Passano minuti, ore, giorni. Eppure la stupidità di molte persone rimane invariata. Einstein, in fondo, aveva ragione.

Perché ostinarsi ad uscire anche se il Paese sta andando in rovina per colpa di uno spaventoso virus? Niente di più che un’influenza, dicono alcuni. Un’influenza che ha fatto 3000 morti. E non mi interessa se tutti dicono che erano persone dal quadro clinico complicato: avrebbero potuto vivere altri anni, sbaglio?
Solo perché sono più deboli, hanno meno diritto di vivere rispetto a chi invece è più forte? Se fosse così, saremmo una società primitiva, quasi animalesca, regolata dalla legge del più forte. Legge che attualmente vige nel mondo del calcio: belli che passati i magici tempi (che purtroppo non ho potuto vivere!) in cui vincevano trofei anche squadre meno blasonate, meno ricche, ma che si sforzavano di giocare a calcio con quello che avevano, spremendo da ogni singolo giocatore il massimo. Oggi, invece, squadre come Dinamo Zagabria, Steaua Bucarest, Notthingam Forrest e Celtic sono realtà ben lontane dall’essere riconosciute e vincenti a livello internazionale. La stessa cosa vale paradossalmente anche per l’Ajax: stupendo, meraviglioso, ma in Europa è difficilissimo che vinca. Per l’Atalanta vale lo stesso. Questo perché oggigiorno non vige più la regola del “vince chi gioca a calcio”, ma “vince chi ha più soldi per permettersi i giocatori migliori”.

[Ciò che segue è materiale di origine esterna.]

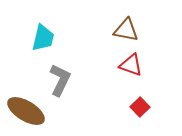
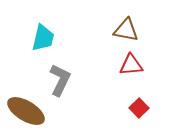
red triangle: rotated 25 degrees counterclockwise
red square: moved 1 px left, 1 px down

E non nego che in passato sia stato così, perché il soldo ha sempre attirato l’uomo, che per natura è una creatura corruttibile, non sempre moralmente ineccepibile. Nessuno si sognerebbe mai e poi mai di dire no di fronte ad un contratto 4 o 5 volte più alto rispetto a quello che si percepisce. Ma il mondo del calcio di una volta era diverso: prima delle implicazioni economiche, spesso (ma ovviamente non sempre) vi erano quelle affettive. Il giocatore si sentiva legato ad un determinato club, come se da giovane avesse stretto una sorta di patto matrimoniale con questa entità fisico-astratta. Un vero è proprio foedus latino, basato totalmente sulla fides, anche se forse nel mondo romano c’erano delle implicazioni economiche.

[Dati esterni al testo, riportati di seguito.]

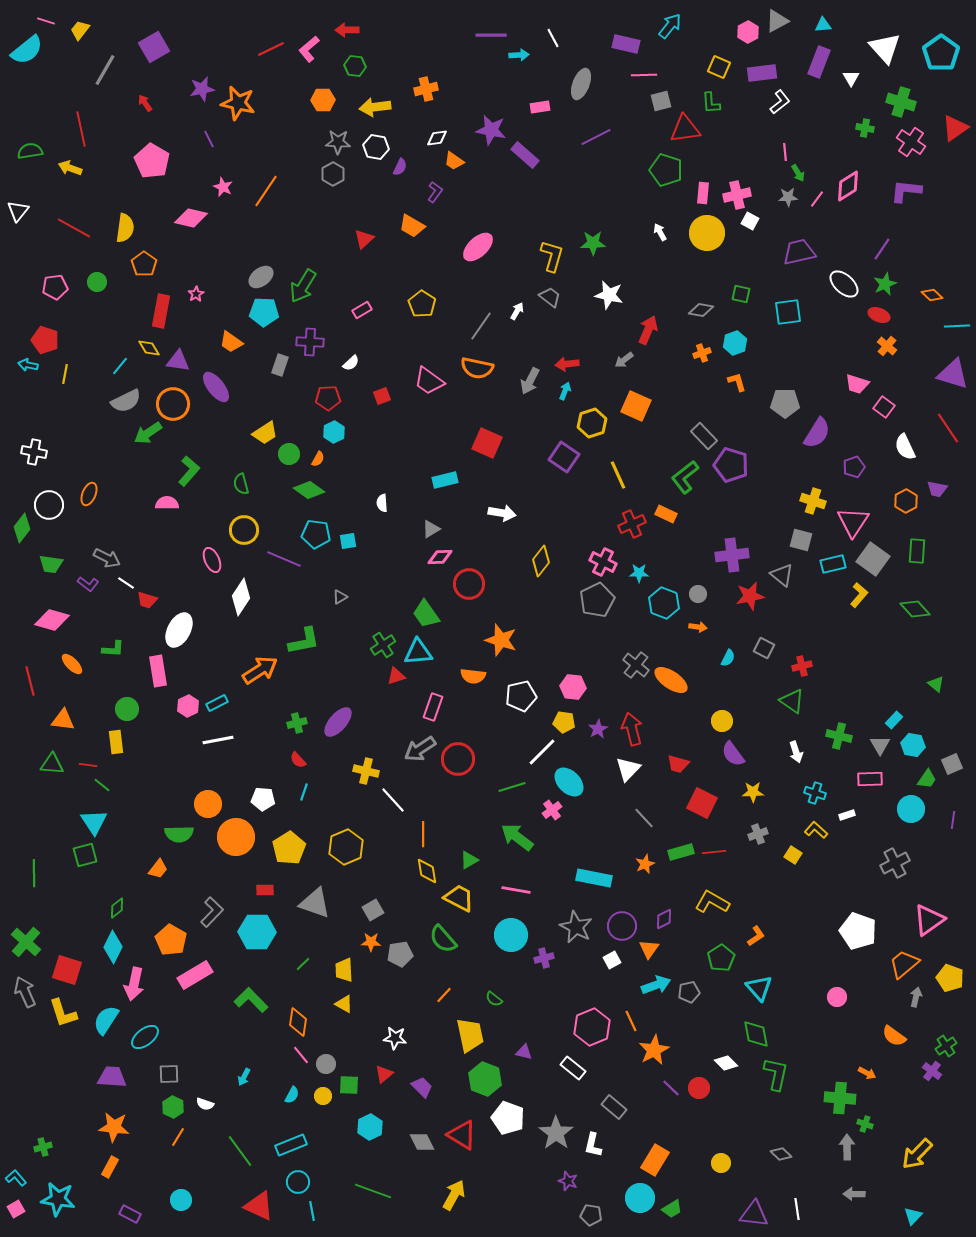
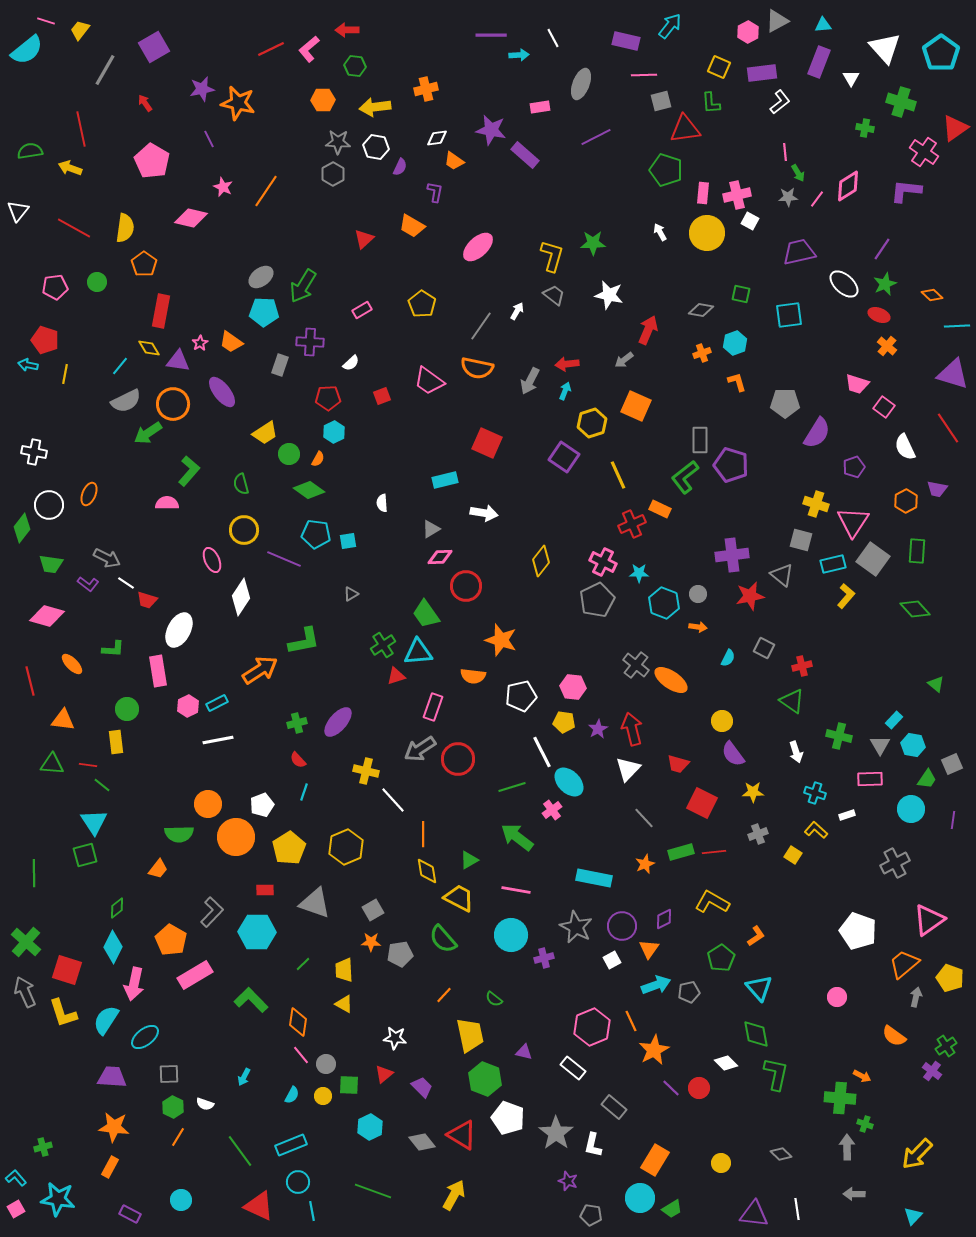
purple rectangle at (626, 44): moved 3 px up
pink cross at (911, 142): moved 13 px right, 10 px down
purple L-shape at (435, 192): rotated 25 degrees counterclockwise
pink star at (196, 294): moved 4 px right, 49 px down
gray trapezoid at (550, 297): moved 4 px right, 2 px up
cyan square at (788, 312): moved 1 px right, 3 px down
purple ellipse at (216, 387): moved 6 px right, 5 px down
gray rectangle at (704, 436): moved 4 px left, 4 px down; rotated 44 degrees clockwise
yellow cross at (813, 501): moved 3 px right, 3 px down
white arrow at (502, 513): moved 18 px left
orange rectangle at (666, 514): moved 6 px left, 5 px up
red circle at (469, 584): moved 3 px left, 2 px down
yellow L-shape at (859, 595): moved 13 px left, 1 px down
gray triangle at (340, 597): moved 11 px right, 3 px up
pink diamond at (52, 620): moved 5 px left, 4 px up
white line at (542, 752): rotated 72 degrees counterclockwise
white pentagon at (263, 799): moved 1 px left, 6 px down; rotated 25 degrees counterclockwise
orange arrow at (867, 1073): moved 5 px left, 3 px down
gray diamond at (422, 1142): rotated 12 degrees counterclockwise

Insomma, una volta il calcio era bello perché era puro, perché era un gioco prima che un lavoro, niente di più, niente di meno. Ognuno cercava di seguire il proprio cuore e le ogni squadra cercava di esprimere un proprio gioco: chi non lo faceva, difficilmente vinceva. E se vinceva, era perché aveva i giocatori più forti, che il calcio ce l’avevano codificato nel DNA. Oggi invece vincono solo queste squadre, perché le seconde, quelle che giocano bene, necessiterebbero di risorse economiche ingenti per trattenere tutti i giocatori che plasmano nella giovanili, inevitabilmente attratti da tutti quei top club che offrono stipendi faraonici conditi con promesse di grandezza, spesso irrealizzabili. Questo perché il calcio è sport, divertimento, non denaro. Eppure questo ce lo siamo dimenticati.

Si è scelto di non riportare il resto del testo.